In einer wetterfesten Hütte – der Givebox – hinterlegen Menschen Dinge, die sie selbst nicht mehr brauchen oder mit denen sie Anderen eine Freude machen möchten. Kleidung, CDs, Küchengeräte, Spielzeug, funktionierende Elektrogeräte. Alles, was von Wert ist und einem anderen Menschen nützlich sein könnte oder ihm gefallen kann.
Wer etwas in der Givebox entdeckt das ihm gefällt, darf es mitnehmen – ohne jede Gegenleistung.

Mir selbst fällt es oft schwer (zum Leid meiner Familie) Dinge weg zu werfen. Aber wenn ich da so eine tolle Givebox in der Nachbarschaft hätte, dann wäre in unserem Haus wesentlich mehr Platz. Denn oft ist es doch so, daß andere Menschen die Sachen, die bei uns nur verstauben, gut gebrauchen können.

Die Regeln sind einfach.
Jeder kann geben, Dinge die nach zwei Wochen noch da sind, sollten wieder mitgenommen werden, damit die Givebox nicht zumüllt und immer genug Platz da ist.
Jeder kann sich etwas nehmen, ein Weiterverkauf ist nicht erwünscht, da der Schenkende anderen Menschen helfen, und nicht bereichern will.
Nutze das Gästebuch um bitte und danke zu sagen!
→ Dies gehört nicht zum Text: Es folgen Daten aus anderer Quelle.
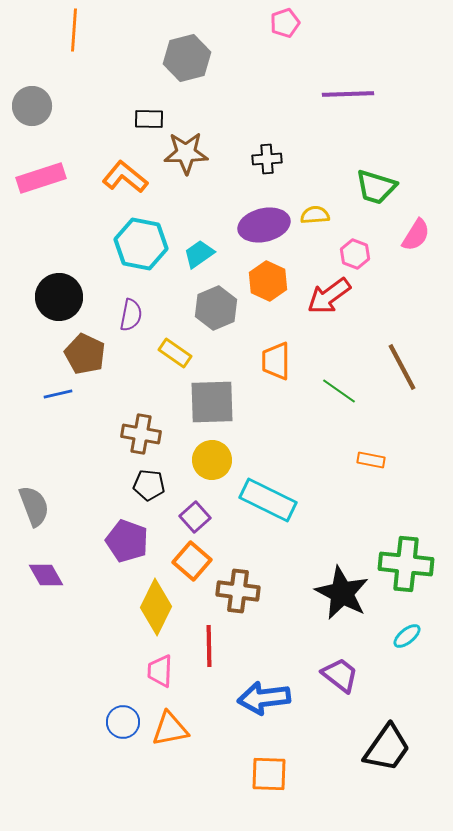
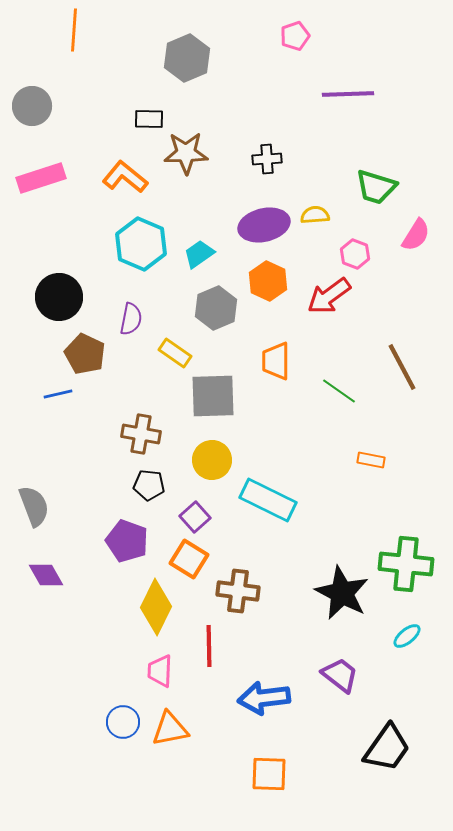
pink pentagon at (285, 23): moved 10 px right, 13 px down
gray hexagon at (187, 58): rotated 9 degrees counterclockwise
cyan hexagon at (141, 244): rotated 12 degrees clockwise
purple semicircle at (131, 315): moved 4 px down
gray square at (212, 402): moved 1 px right, 6 px up
orange square at (192, 561): moved 3 px left, 2 px up; rotated 9 degrees counterclockwise
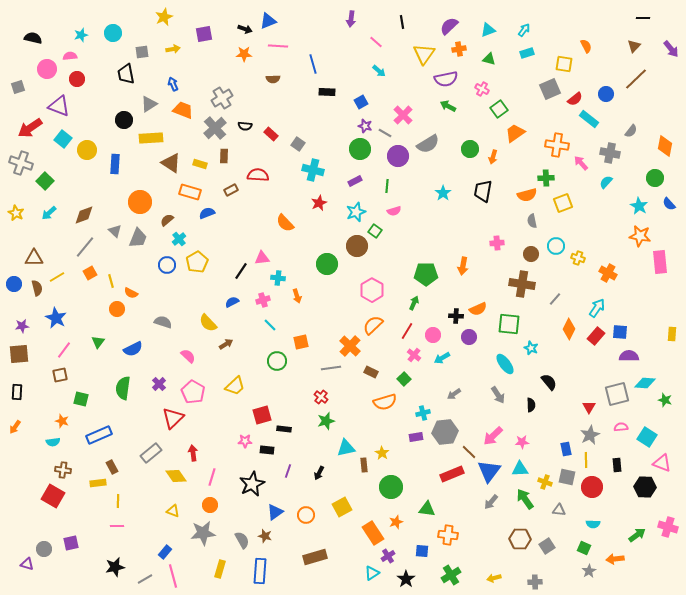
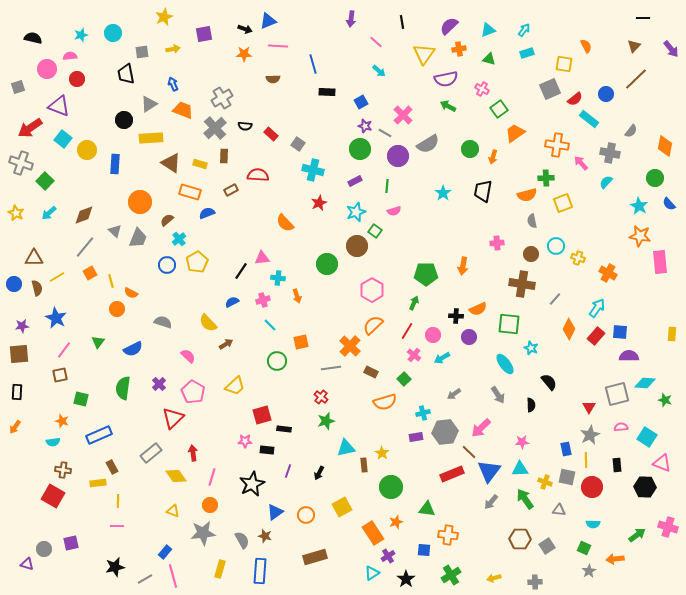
pink arrow at (493, 436): moved 12 px left, 8 px up
blue square at (422, 551): moved 2 px right, 1 px up
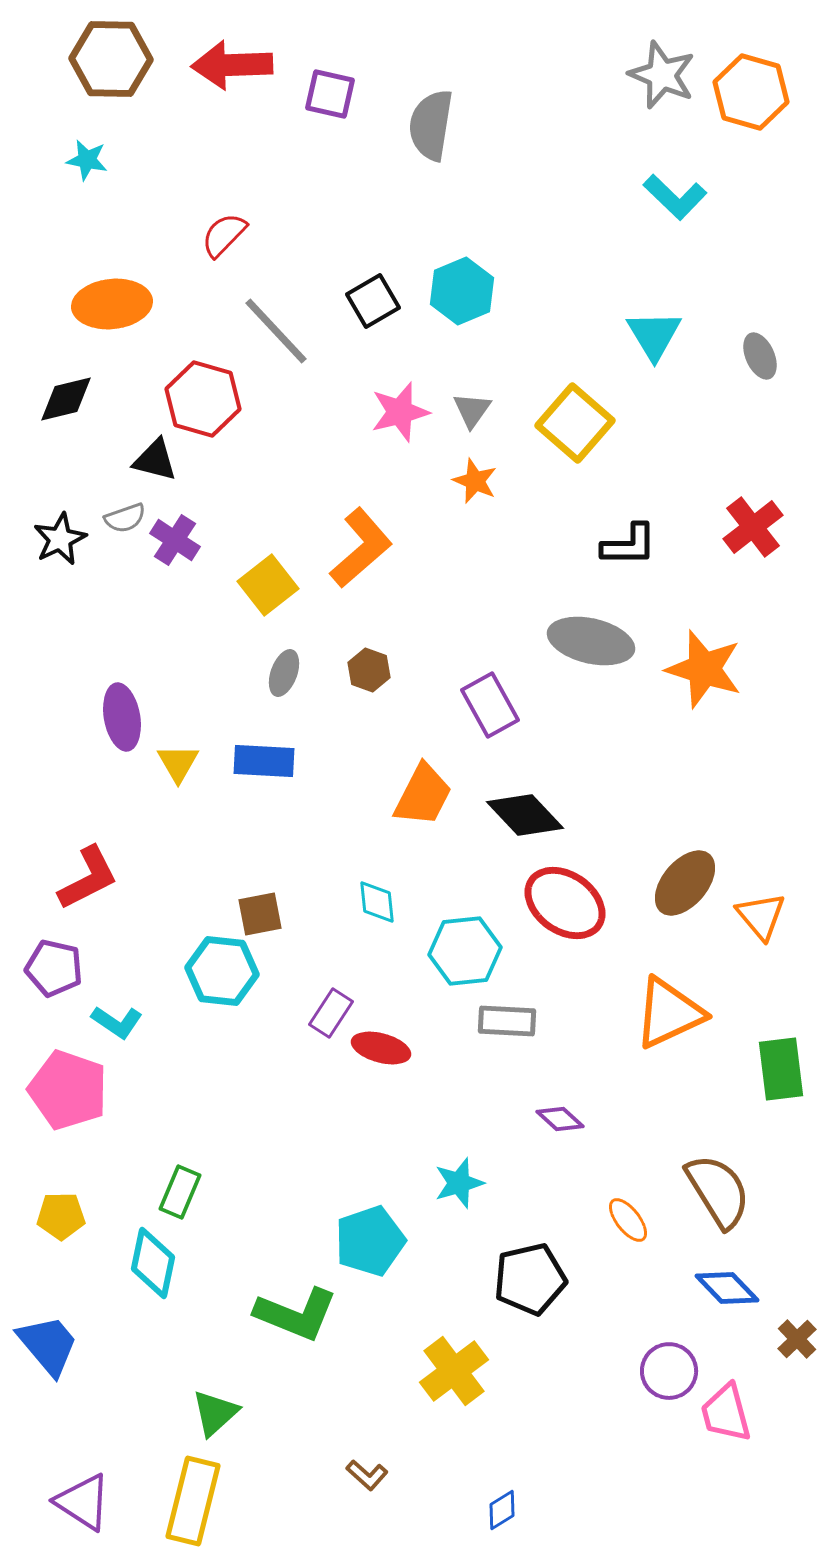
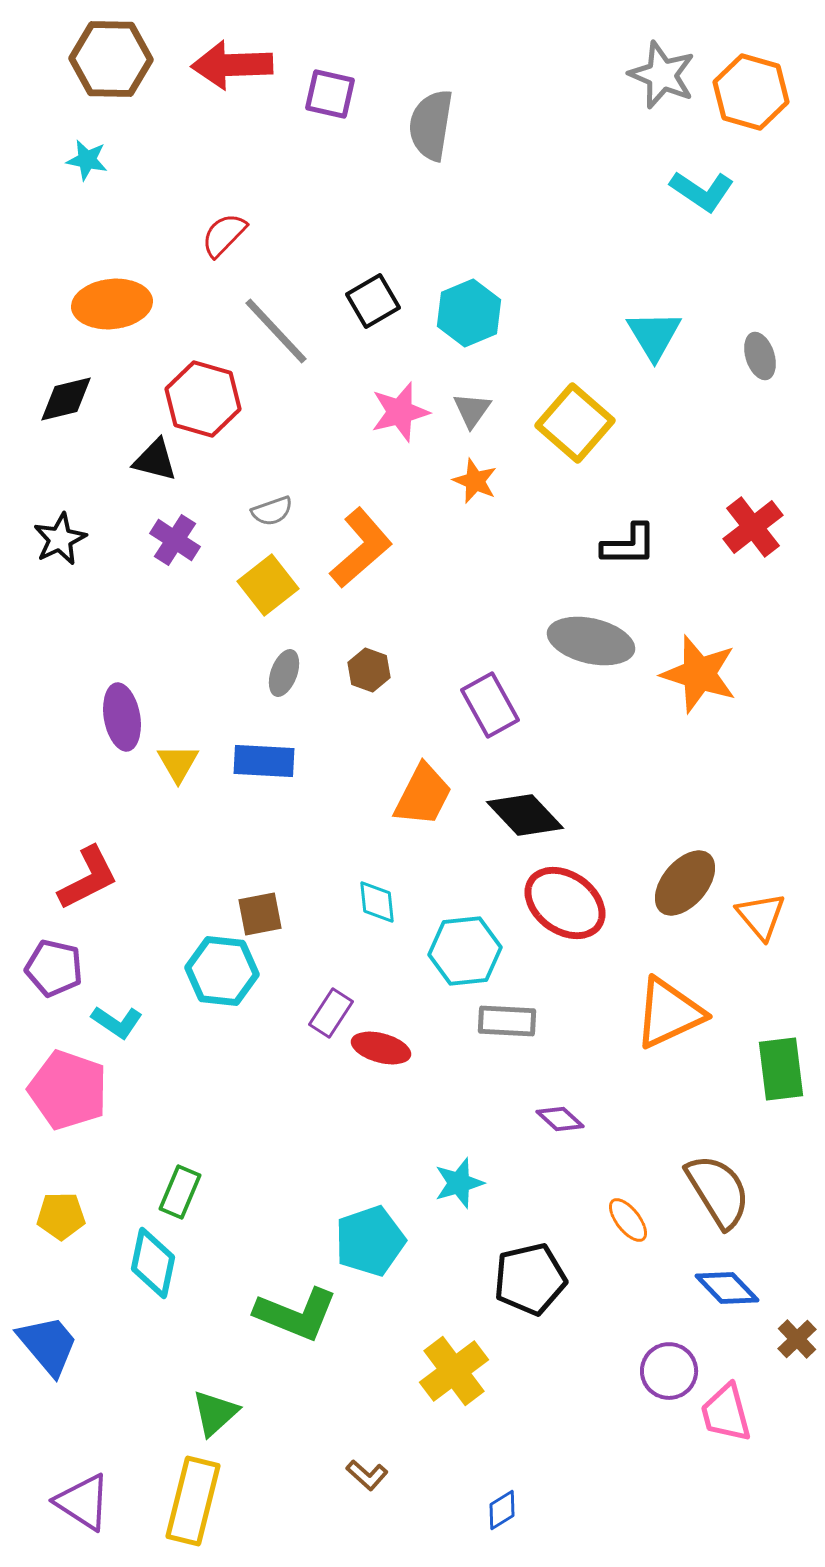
cyan L-shape at (675, 197): moved 27 px right, 6 px up; rotated 10 degrees counterclockwise
cyan hexagon at (462, 291): moved 7 px right, 22 px down
gray ellipse at (760, 356): rotated 6 degrees clockwise
gray semicircle at (125, 518): moved 147 px right, 7 px up
orange star at (704, 669): moved 5 px left, 5 px down
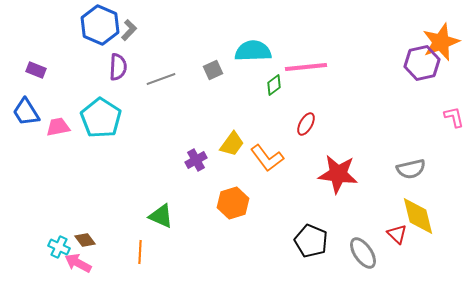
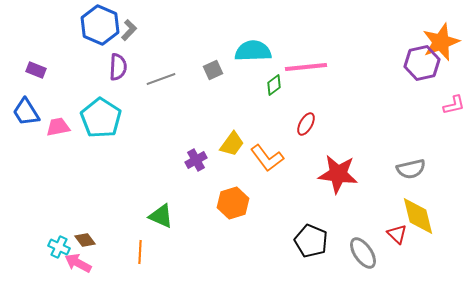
pink L-shape: moved 12 px up; rotated 90 degrees clockwise
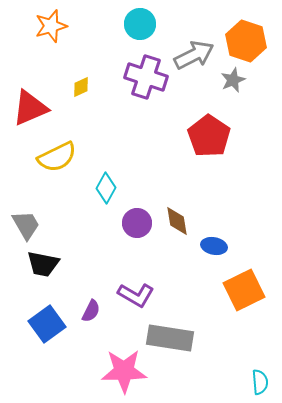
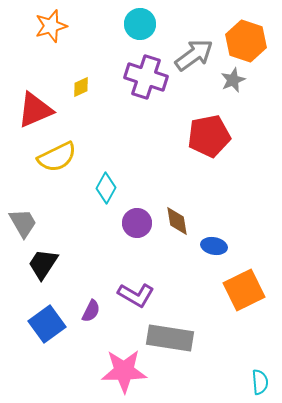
gray arrow: rotated 9 degrees counterclockwise
red triangle: moved 5 px right, 2 px down
red pentagon: rotated 27 degrees clockwise
gray trapezoid: moved 3 px left, 2 px up
black trapezoid: rotated 112 degrees clockwise
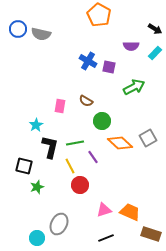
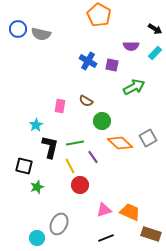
purple square: moved 3 px right, 2 px up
Das Konzept fördert Nachhaltigkeit, schont Ressourcen, stärkt die Nachbarschaft, hilft anderen Menschen, befreit von Krempel und schafft ein neues Bewusstsein jenseits von klassischem Konsum und Besitz.
Schenken und beschenkt werden.

Die erste Givebox wurde 2011 in Berlin aufgestellt. Mittlerweile gibt es sie auch in anderen europäischen Ländern, und sogar der USA.

Nur leider gibt es in unserer Stadt keine Givebox.
Aber alle da draußen die  nicht in Bielefeld leben: Haltet doch mal die Augen auf oder schaut hier nach, ob es eine Givebox in Eurer Nähe gibt.

Und ich werde mir schon mal Gedanken dazu machen, wo hier in Bielefeld eine Givebox entstehen könnte … – Helfer sind erwünscht!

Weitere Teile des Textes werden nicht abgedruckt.